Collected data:
=-=-=

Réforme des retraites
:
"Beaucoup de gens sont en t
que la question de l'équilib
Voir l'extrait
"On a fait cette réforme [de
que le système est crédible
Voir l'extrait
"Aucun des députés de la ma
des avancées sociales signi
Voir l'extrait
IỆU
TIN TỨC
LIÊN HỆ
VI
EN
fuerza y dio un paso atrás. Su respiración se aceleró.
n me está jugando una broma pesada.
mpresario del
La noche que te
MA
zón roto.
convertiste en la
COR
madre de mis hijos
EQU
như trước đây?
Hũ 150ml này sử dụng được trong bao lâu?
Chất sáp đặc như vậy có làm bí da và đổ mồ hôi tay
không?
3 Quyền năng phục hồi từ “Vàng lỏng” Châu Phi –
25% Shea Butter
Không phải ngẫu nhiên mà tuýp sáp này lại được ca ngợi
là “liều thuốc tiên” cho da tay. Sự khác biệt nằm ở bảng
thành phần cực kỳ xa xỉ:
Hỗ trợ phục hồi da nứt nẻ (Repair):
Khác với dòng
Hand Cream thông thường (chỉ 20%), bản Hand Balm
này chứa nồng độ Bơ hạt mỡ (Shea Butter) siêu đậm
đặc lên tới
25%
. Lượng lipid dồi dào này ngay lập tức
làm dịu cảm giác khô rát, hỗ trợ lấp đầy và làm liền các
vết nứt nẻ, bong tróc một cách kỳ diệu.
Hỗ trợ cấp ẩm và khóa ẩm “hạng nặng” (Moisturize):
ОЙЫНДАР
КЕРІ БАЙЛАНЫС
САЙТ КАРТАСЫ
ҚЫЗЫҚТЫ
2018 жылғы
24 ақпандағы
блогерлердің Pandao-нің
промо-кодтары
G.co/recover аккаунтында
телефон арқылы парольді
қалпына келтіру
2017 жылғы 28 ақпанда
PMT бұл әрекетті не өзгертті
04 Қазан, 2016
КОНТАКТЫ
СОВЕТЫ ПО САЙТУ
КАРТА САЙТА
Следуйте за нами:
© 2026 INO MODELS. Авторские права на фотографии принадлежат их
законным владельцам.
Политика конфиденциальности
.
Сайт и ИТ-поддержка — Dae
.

=-=-=

> **Task to complete**: Which lines of the data contain the string "được"? Copy each of them.

> **Solution for this exercise**:
Hũ 150ml này sử dụng được trong bao lâu?
Không phải ngẫu nhiên mà tuýp sáp này lại được ca ngợi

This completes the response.